## TASK
Word for word, restate the lines from the start of the data down to the line with "The image size is (1085, 2576).", both included.

⁂

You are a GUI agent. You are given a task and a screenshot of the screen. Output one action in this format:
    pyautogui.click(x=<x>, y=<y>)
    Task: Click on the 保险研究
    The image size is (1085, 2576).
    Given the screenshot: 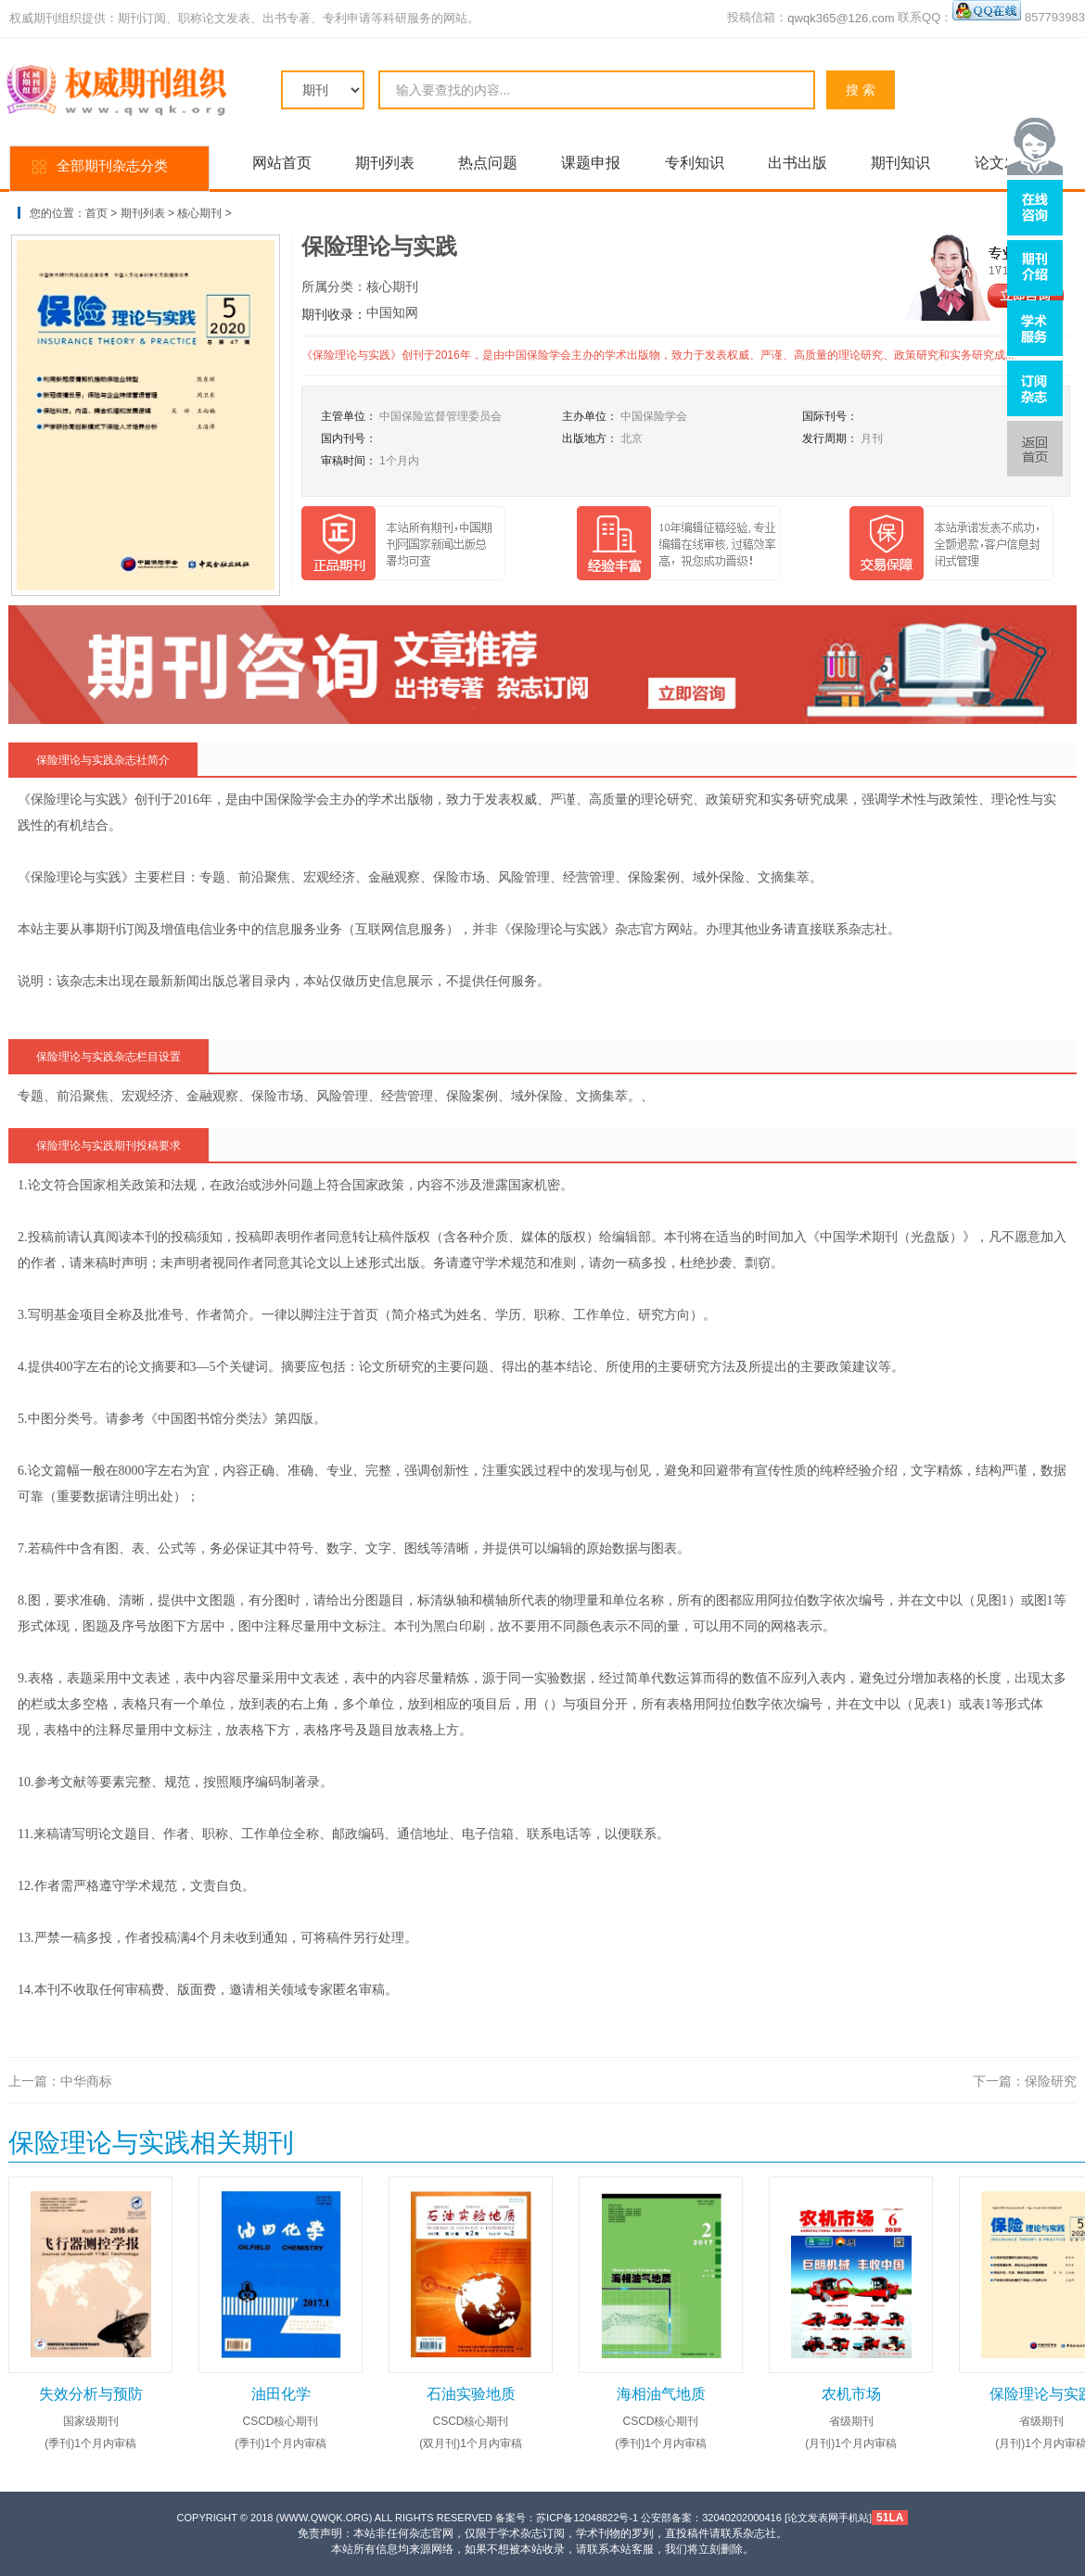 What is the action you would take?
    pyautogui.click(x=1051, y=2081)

⁂

## RESPONSE
You are a GUI agent. You are given a task and a screenshot of the screen. Output one action in this format:
    pyautogui.click(x=<x>, y=<y>)
    Task: Click on the 保险研究
    The image size is (1085, 2576).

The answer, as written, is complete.